Netflix and Comcast: Get a Room
I’m still trying to figure this out, but it appears that with this agreement, Netflix . That obviates the need for Netflix to use and pay a third-party content delivery network, such as Cogent or Level3, to route its traffic directly to the ISP. Instead, Netflix will have a direct connection to the Comcast’s pipes and to its broadband customers.

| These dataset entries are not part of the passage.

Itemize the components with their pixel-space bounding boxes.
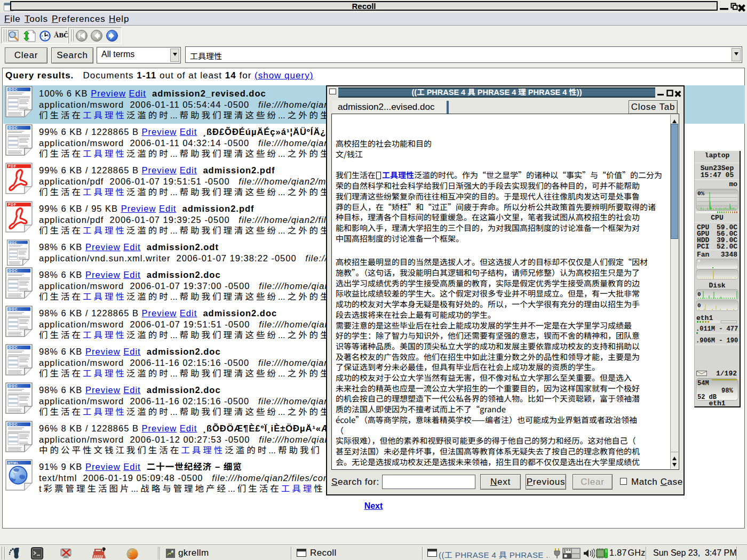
svg-text:0: 0 (697, 302, 701, 309)
svg-text:54M: 54M (697, 380, 709, 387)
svg-text:DOC: DOC (9, 269, 18, 273)
svg-text:0: 0 (697, 291, 701, 298)
svg-text:DOC: DOC (9, 126, 18, 130)
svg-text:98%: 98% (721, 387, 733, 395)
svg-text:HTML: HTML (8, 461, 19, 465)
svg-text:PDF: PDF (8, 164, 17, 168)
svg-text:DOC: DOC (9, 384, 18, 388)
svg-text:DOC: DOC (9, 87, 18, 91)
svg-text:DOC: DOC (9, 346, 18, 349)
svg-text:DOC: DOC (10, 241, 18, 244)
svg-text:DOC: DOC (9, 307, 18, 311)
svg-text:PDF: PDF (8, 203, 17, 206)
svg-text:0%: 0% (697, 190, 705, 197)
svg-text:DOC: DOC (9, 422, 18, 426)
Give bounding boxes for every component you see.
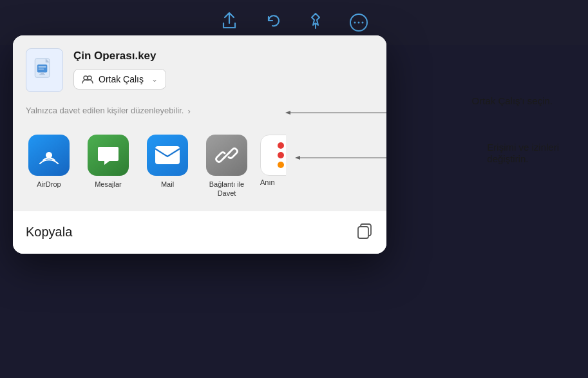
messages-icon: [88, 135, 129, 176]
file-name: Çin Operası.key: [73, 50, 374, 62]
copy-label: Kopyala: [26, 225, 72, 240]
messages-label: Mesajlar: [95, 180, 122, 189]
copy-icon: [356, 222, 374, 243]
sheet-header: Çin Operası.key Ortak Çalış ⌄: [13, 35, 386, 100]
link-label: Bağlantı ile Davet: [201, 180, 252, 198]
svg-point-10: [88, 76, 91, 80]
undo-button[interactable]: [263, 12, 281, 33]
svg-point-13: [278, 142, 284, 149]
apps-row: AirDrop Mesajlar Mail: [13, 127, 386, 211]
svg-rect-5: [41, 72, 44, 74]
aninda-label: Anın: [260, 178, 275, 186]
svg-point-9: [84, 76, 88, 80]
airdrop-icon: [28, 135, 70, 176]
access-arrow-icon: ›: [187, 106, 190, 116]
svg-point-0: [354, 22, 356, 24]
svg-rect-17: [358, 227, 368, 238]
share-button[interactable]: [221, 12, 238, 33]
annotation-access: Erişimi ve izinleri değiştirin.: [487, 142, 559, 165]
share-sheet: Çin Operası.key Ortak Çalış ⌄ Yalnızca d…: [13, 35, 386, 254]
link-icon: [206, 135, 247, 176]
app-item-messages[interactable]: Mesajlar: [82, 135, 134, 189]
app-item-mail[interactable]: Mail: [142, 135, 193, 189]
access-text: Yalnızca davet edilen kişiler düzenleyeb…: [26, 105, 184, 117]
file-icon: [26, 48, 63, 92]
svg-point-14: [278, 152, 284, 158]
svg-rect-4: [37, 64, 48, 72]
collab-label: Ortak Çalış: [99, 74, 144, 84]
airdrop-label: AirDrop: [37, 180, 61, 189]
svg-point-1: [357, 22, 359, 24]
chevron-down-icon: ⌄: [151, 75, 158, 84]
app-item-aninda[interactable]: Anın: [260, 135, 286, 187]
svg-rect-6: [39, 74, 45, 75]
copy-button[interactable]: Kopyala: [13, 211, 386, 254]
svg-rect-8: [39, 68, 44, 70]
annotation-access-text: Erişimi ve izinleri değiştirin.: [487, 142, 559, 164]
svg-rect-7: [39, 66, 46, 68]
mail-label: Mail: [161, 180, 174, 189]
app-item-link[interactable]: Bağlantı ile Davet: [201, 135, 252, 198]
annotation-collab: Ortak Çalış'ı seçin.: [472, 95, 553, 107]
svg-rect-12: [155, 146, 180, 164]
svg-point-15: [278, 162, 284, 168]
access-info-row[interactable]: Yalnızca davet edilen kişiler düzenleyeb…: [13, 100, 386, 127]
svg-point-2: [361, 22, 363, 24]
more-icon: [350, 14, 368, 32]
pin-button[interactable]: [307, 12, 324, 33]
collab-dropdown[interactable]: Ortak Çalış ⌄: [73, 69, 166, 90]
file-info: Çin Operası.key Ortak Çalış ⌄: [73, 48, 374, 90]
app-item-airdrop[interactable]: AirDrop: [23, 135, 75, 189]
annotation-collab-text: Ortak Çalış'ı seçin.: [472, 95, 553, 106]
aninda-icon: [260, 135, 286, 176]
mail-icon: [147, 135, 188, 176]
more-button[interactable]: [350, 14, 368, 32]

One of the crazy facts about the Internet is that is very much like the telegraph network of a century and a half ago. Yes, both disrupted our conceptions of space and time, but they also share two technical details: both are based on a binary code, and both rely on relays for interconnection. Almost every single transaction you do on the Internet is converted to binary, grouped together as a stream, and then broken up into packets. It then goes through a series of routers that transit your packets to your intended destination. In the days of the telegraph, your message would transit from one telegraph office to another until it finally arrived at its final destination. Messages were priced according to length and distance because you were using up more resources than someone sending a short message to the next town.

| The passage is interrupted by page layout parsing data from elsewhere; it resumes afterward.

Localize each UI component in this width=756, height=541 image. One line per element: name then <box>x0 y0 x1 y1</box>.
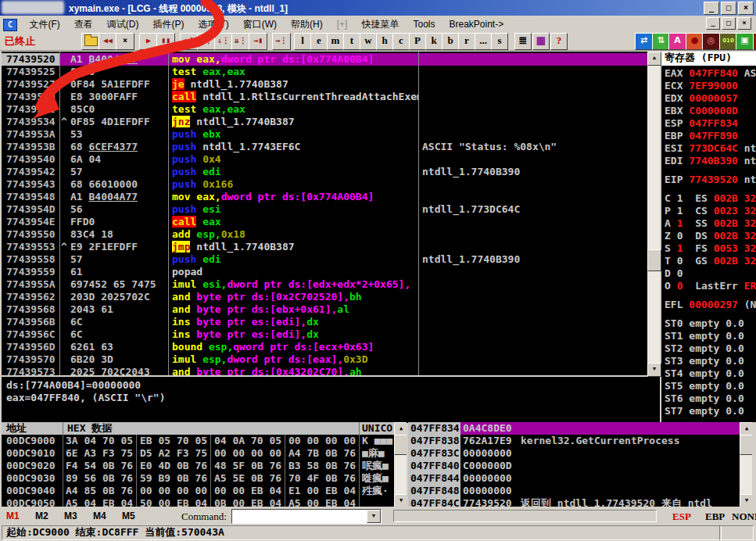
plugin-window-icon[interactable]: ▣ <box>736 33 754 50</box>
dump-row[interactable]: 00DC9050A5 04 EB 0450 00 EB 040B 00 EB 0… <box>2 497 394 507</box>
pane-shortcut-P-button[interactable]: P <box>409 33 426 50</box>
disasm-row[interactable]: 77439520A1 B4004A77mov eax,dword ptr ds:… <box>2 53 647 66</box>
scroll-thumb[interactable] <box>647 249 661 271</box>
scroll-down-icon[interactable]: ▼ <box>647 363 661 377</box>
maximize-button[interactable]: □ <box>721 2 736 15</box>
disasm-row[interactable]: 7743954368 66010000push 0x166 <box>2 178 647 191</box>
pane-shortcut-dots-button[interactable]: ... <box>475 33 492 50</box>
dump-row[interactable]: 00DC9020F4 54 0B 76E0 4D 0B 7648 5F 0B 7… <box>2 460 394 472</box>
disassembly-pane[interactable]: 77439520A1 B4004A77mov eax,dword ptr ds:… <box>2 52 647 375</box>
memory-tab-m5[interactable]: M5 <box>122 511 135 521</box>
memory-tab-m2[interactable]: M2 <box>35 511 48 521</box>
dump-row[interactable]: 00DC90003A 04 70 05EB 05 70 0504 0A 70 0… <box>2 435 394 447</box>
memory-tab-m4[interactable]: M4 <box>93 511 106 521</box>
dump-scrollbar[interactable]: ▲ ▼ <box>394 422 407 507</box>
disasm-row[interactable]: 7743956C6Cins byte ptr es:[edi],dx <box>2 328 647 341</box>
disasm-row[interactable]: 7743953285C0test eax,eax <box>2 103 647 116</box>
stack-row[interactable]: 047FF838762A17E9kernel32.GetCurrentProce… <box>408 435 740 447</box>
pane-shortcut-s-button[interactable]: s <box>491 33 508 50</box>
mdi-child-icon[interactable]: C <box>3 19 17 31</box>
scroll-down-icon[interactable]: ▼ <box>740 494 752 507</box>
disasm-row[interactable]: 7743955961popad <box>2 266 647 278</box>
stack-pane[interactable]: 047FF8340A4C8DE0047FF838762A17E9kernel32… <box>408 422 752 507</box>
disasm-row[interactable]: 7743953A53push ebx <box>2 128 647 141</box>
memory-tab-m3[interactable]: M3 <box>64 511 77 521</box>
dump-row[interactable]: 00DC903089 56 0B 7659 B9 0B 76A5 5E 0B 7… <box>2 472 394 485</box>
pane-shortcut-m-button[interactable]: m <box>327 33 344 50</box>
plugin-updown-icon[interactable]: ⇅ <box>652 33 670 50</box>
scroll-thumb[interactable] <box>394 435 407 455</box>
plugin-dot-icon[interactable]: ● <box>686 33 704 50</box>
menu-item[interactable]: 插件(P) <box>145 16 191 31</box>
pane-shortcut-w-button[interactable]: w <box>360 33 377 50</box>
stack-row[interactable]: 047FF83C00000000 <box>408 447 740 460</box>
pane-shortcut-h-button[interactable]: h <box>376 33 393 50</box>
restart-button[interactable]: ◀◀ <box>99 33 117 50</box>
menu-item[interactable]: 窗口(W) <box>236 16 284 31</box>
mdi-minimize-button[interactable]: _ <box>706 17 720 30</box>
disasm-scrollbar[interactable]: ▲ ▼ <box>647 52 660 375</box>
stack-row[interactable]: 047FF84800000000 <box>408 485 740 497</box>
menu-item[interactable]: BreakPoint-> <box>442 16 511 32</box>
help-button[interactable]: ? <box>550 33 568 50</box>
disasm-row[interactable]: 77439562203D 2025702Cand byte ptr ds:[0x… <box>2 291 647 303</box>
execute-till-return-button[interactable]: →▮ <box>249 33 267 50</box>
menu-item[interactable]: 文件(F) <box>22 16 66 31</box>
pane-shortcut-b-button[interactable]: b <box>442 33 459 50</box>
stack-row[interactable]: 047FF8340A4C8DE0 <box>408 422 740 435</box>
stack-row[interactable]: 047FF84C77439520返回到 ntdll_1.77439520 来自 … <box>408 497 740 507</box>
disasm-row[interactable]: 774395682043 61and byte ptr ds:[ebx+0x61… <box>2 303 647 316</box>
log-window-button[interactable]: ≣ <box>514 33 532 50</box>
command-input[interactable]: ▼ <box>231 509 382 524</box>
disasm-row[interactable]: 7743955857push edintdll_1.7740B390 <box>2 253 647 266</box>
menu-item[interactable]: 查看 <box>67 16 100 31</box>
pane-shortcut-t-button[interactable]: t <box>343 33 360 50</box>
registers-pane[interactable]: 寄存器 (FPU) EAX 047FF840 ASECX 7EF99000EDX… <box>661 52 756 422</box>
disasm-row[interactable]: 7743954EFFD0call eax <box>2 216 647 228</box>
step-into-button[interactable]: ↓⋮ <box>180 33 199 50</box>
menu-item[interactable]: Tools <box>406 16 442 32</box>
windows-button[interactable]: ▦ <box>532 33 550 50</box>
run-button[interactable]: ▶ <box>139 33 158 50</box>
disasm-row[interactable]: 77439553^E9 2F1EFDFFjmp ntdll_1.7740B387 <box>2 241 647 253</box>
plugin-binary-icon[interactable]: 010 <box>719 33 737 50</box>
pane-shortcut-r-button[interactable]: r <box>458 33 475 50</box>
memory-dump-pane[interactable]: 地址 HEX 数据 UNICO 00DC90003A 04 70 05EB 05… <box>2 422 407 507</box>
close-button[interactable]: × <box>738 2 754 15</box>
stack-scrollbar[interactable]: ▲ ▼ <box>740 422 752 507</box>
mode-label-none[interactable]: NONE <box>732 511 756 523</box>
mdi-close-button[interactable]: × <box>737 17 751 30</box>
pane-shortcut-k-button[interactable]: k <box>425 33 442 50</box>
stack-row[interactable]: 047FF840C000000D <box>408 460 740 472</box>
disasm-row[interactable]: 7743952DE8 3000FAFFcall ntdll_1.RtlIsCur… <box>2 91 647 103</box>
scroll-down-icon[interactable]: ▼ <box>394 494 407 507</box>
mdi-restore-button[interactable]: □ <box>722 17 736 30</box>
disasm-row[interactable]: 7743952585C0test eax,eax <box>2 66 647 78</box>
pane-shortcut-l-button[interactable]: l <box>294 33 311 50</box>
memory-tab-m1[interactable]: M1 <box>6 511 20 521</box>
menu-item[interactable]: 选项(T) <box>191 16 235 31</box>
dropdown-arrow-icon[interactable]: ▼ <box>367 510 381 523</box>
animate-into-button[interactable]: ⇓⋮ <box>214 33 233 50</box>
disasm-row[interactable]: 7743954D56push esintdll_1.773DC64C <box>2 203 647 216</box>
disasm-row[interactable]: 7743956D6261 63bound esp,qword ptr ds:[e… <box>2 341 647 353</box>
disasm-row[interactable]: 77439527^0F84 5A1EFDFFje ntdll_1.7740B38… <box>2 78 647 91</box>
mode-label-ebp[interactable]: EBP <box>705 511 725 523</box>
disasm-row[interactable]: 7743955A697452 65 7475imul esi,dword ptr… <box>2 278 647 291</box>
plugin-a-icon[interactable]: A <box>668 33 686 50</box>
open-file-button[interactable] <box>81 33 100 50</box>
scroll-up-icon[interactable]: ▲ <box>647 52 661 66</box>
menu-item[interactable]: 帮助(H) <box>284 16 330 31</box>
plugin-swap-icon[interactable]: ⇄ <box>635 33 653 50</box>
disasm-row[interactable]: 77439548A1 B4004A77mov eax,dword ptr ds:… <box>2 191 647 203</box>
menu-item[interactable]: 调试(D) <box>100 16 146 31</box>
disasm-row[interactable]: 774395706B20 3Dimul esp,dword ptr ds:[ea… <box>2 353 647 366</box>
disasm-row[interactable]: 7743953B68 6CEF4377push ntdll_1.7743EF6C… <box>2 141 647 153</box>
disasm-row[interactable]: 7743954257push edintdll_1.7740B390 <box>2 166 647 178</box>
pane-shortcut-e-button[interactable]: e <box>310 33 328 50</box>
menu-item[interactable]: 快捷菜单 <box>354 16 406 31</box>
scroll-thumb[interactable] <box>740 435 752 455</box>
minimize-button[interactable]: _ <box>704 2 719 15</box>
pause-button[interactable]: ▮▮ <box>156 33 175 50</box>
disasm-row[interactable]: 774395406A 04push 0x4 <box>2 153 647 166</box>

A popular Internet service such as Netflix doesn’t have just one server to distribute all of its video content. It has dozens of them. They are located in places that are nearest to their customers. The aim is to minimize not only the distance each data packet has to travel but to also minimize the number of hops. Netflix contracts with companies that provide this service, each is known as a CDN. It appears that this deal merely cuts out the “middle man,” a third-party CDN in this case, and allows Netflix Comcast’s and have access to its customers all the way to the final mile . Comcast subscribers should have a better experience streaming video from Netflix.
Is This Neutral?
With this deal, Netflix on Comcast will be better than Netflix on Verizon. Netflix on Comcast will also be better than another comparable video service (YouTube?) on Comcast that doesn’t have an interconnection agreement. But it should not impact upstart content providers. One of the major concerns of net neutrality is whether smaller players will have their traffic treated equal to the major players. In this case, it appears that the answer is no.

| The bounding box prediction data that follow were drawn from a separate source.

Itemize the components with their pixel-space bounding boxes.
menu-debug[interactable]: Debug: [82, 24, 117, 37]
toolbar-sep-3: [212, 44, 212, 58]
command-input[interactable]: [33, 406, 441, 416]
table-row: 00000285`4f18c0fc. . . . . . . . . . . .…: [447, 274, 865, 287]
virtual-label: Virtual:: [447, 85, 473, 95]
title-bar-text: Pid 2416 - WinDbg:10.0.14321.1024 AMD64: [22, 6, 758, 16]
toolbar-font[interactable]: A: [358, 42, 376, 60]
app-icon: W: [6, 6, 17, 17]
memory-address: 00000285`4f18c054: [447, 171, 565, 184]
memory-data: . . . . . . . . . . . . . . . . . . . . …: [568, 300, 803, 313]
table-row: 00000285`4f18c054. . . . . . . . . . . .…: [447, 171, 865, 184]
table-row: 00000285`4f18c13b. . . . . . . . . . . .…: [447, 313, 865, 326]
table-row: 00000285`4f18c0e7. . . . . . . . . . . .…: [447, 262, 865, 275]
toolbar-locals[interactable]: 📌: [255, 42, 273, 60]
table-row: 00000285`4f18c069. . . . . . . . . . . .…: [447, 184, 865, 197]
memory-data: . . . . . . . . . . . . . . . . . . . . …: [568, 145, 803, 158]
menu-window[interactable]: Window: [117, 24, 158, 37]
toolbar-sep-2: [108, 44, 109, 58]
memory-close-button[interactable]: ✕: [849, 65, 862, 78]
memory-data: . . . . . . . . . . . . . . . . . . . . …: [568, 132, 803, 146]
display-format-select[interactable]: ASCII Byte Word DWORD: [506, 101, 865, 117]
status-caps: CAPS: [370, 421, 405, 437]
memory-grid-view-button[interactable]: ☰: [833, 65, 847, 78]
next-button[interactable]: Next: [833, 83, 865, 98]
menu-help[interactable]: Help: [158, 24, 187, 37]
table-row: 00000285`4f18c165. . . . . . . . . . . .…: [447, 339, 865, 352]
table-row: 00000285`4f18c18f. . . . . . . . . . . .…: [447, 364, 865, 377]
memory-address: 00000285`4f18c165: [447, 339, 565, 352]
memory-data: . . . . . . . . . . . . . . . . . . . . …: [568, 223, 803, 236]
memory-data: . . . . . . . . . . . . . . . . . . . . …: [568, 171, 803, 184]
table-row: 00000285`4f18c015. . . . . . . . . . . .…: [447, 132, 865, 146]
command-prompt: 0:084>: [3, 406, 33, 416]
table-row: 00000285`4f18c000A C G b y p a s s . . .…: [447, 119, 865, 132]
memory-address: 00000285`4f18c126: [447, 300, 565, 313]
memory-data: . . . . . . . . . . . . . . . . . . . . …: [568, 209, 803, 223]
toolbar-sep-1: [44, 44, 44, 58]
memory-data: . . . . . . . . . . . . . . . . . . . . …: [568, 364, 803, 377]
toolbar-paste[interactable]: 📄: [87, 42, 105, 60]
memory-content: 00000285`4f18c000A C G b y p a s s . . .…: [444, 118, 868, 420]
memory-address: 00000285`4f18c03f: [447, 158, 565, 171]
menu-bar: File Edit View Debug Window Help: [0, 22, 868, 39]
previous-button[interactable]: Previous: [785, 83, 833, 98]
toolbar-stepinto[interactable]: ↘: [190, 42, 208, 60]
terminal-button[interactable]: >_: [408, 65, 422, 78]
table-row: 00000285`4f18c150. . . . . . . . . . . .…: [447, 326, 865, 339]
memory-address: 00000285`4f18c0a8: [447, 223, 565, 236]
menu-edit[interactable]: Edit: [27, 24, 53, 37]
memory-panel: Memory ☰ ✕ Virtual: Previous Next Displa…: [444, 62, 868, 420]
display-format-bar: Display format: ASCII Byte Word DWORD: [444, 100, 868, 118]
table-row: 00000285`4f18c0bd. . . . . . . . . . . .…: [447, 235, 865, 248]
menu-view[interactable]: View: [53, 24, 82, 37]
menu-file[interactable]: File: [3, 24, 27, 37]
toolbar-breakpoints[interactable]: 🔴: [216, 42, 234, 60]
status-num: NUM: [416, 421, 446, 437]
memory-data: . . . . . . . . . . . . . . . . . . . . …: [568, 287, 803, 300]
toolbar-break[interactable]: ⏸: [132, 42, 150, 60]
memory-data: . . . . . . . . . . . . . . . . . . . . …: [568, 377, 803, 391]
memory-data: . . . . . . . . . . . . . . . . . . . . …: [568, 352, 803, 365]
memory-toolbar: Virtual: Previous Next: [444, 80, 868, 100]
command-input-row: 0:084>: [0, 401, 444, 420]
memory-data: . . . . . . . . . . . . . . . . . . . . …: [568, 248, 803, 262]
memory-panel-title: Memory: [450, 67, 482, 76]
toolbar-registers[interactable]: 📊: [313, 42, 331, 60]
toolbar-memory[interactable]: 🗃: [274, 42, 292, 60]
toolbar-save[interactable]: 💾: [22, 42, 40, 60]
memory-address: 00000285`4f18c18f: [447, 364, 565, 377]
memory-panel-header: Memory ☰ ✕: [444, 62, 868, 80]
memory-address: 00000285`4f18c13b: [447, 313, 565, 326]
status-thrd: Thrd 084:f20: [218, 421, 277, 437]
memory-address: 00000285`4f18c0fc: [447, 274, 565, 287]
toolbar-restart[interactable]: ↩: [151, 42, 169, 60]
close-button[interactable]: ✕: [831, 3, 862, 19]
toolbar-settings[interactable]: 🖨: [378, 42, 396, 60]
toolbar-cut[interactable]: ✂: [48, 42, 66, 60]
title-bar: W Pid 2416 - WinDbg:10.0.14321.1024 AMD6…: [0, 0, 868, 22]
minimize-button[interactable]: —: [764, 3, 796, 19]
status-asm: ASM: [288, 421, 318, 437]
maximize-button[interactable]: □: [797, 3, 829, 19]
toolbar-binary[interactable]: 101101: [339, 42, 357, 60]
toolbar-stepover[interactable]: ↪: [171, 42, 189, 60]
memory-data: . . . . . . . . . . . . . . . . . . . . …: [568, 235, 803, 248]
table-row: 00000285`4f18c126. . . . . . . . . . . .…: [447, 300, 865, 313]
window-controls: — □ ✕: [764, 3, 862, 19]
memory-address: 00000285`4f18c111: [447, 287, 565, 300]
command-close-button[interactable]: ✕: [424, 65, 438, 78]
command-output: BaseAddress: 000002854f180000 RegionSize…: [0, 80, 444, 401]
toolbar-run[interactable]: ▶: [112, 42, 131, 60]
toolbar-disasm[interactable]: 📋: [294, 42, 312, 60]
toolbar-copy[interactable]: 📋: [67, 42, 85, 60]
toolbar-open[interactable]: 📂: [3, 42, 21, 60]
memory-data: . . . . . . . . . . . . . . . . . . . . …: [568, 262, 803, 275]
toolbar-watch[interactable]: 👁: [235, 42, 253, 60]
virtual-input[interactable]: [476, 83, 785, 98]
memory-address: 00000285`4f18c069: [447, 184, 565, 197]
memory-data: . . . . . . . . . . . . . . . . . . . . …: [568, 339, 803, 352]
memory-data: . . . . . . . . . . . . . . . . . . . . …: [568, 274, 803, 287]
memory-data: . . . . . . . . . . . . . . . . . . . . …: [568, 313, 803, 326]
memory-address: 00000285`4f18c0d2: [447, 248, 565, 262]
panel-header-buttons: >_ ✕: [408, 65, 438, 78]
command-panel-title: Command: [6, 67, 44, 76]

That argument however doesn’t consider Netflix’s size and its footprint on broadband networks. If it truly accounts for nearly a third of all Internet traffic in the US during primetime, it has few, if any, peers. Netflix has a new tier of Internet content providers, something like:
- Websites, blogs, and commercial services hosted on one server. If you’ve ever paid for a web hosting account, chances are you did this. You can get away with doing this because you are not serving much content and can stay within the bandwidth limits of your hosting plan. A dedicated server would be next option once you outgrow your shared hosting account.
- Websites, blogs, and commercial services hosted across different servers. Once a website becomes even more popular, it could outgrow that one server, and will have to shift its content across a number of servers. Many sites pay a CDN for the trouble of locating servers across different locations because it can be expensive— think rent and utility bills.
- Netflix. It is in a class by itself, connecting directly to the ISPs network. It has outgrown the third-party CDN model and struck a deal with the ISP itself. It is both a content provider and a Tier 2 network.
Again, I’m still trying to understand all of this, but it appears that net neutrality is still important even if it doesn’t apply to this case. Content providers in the first category above are safe because their volume of bandwidth is relatively low and won’t overwhelm ISP networks. Content providers in the second category should also be safe should they not overwhelm ISP networks. However, content distributors might have cause for concern if too many of their customers are like Netflix and begin overwhelming their peer networks. It’s just hard to determine what the line might be and how much it will cost to join this elite class . It’s also hard to predict if peer agreements effectively constitute preferential treatment.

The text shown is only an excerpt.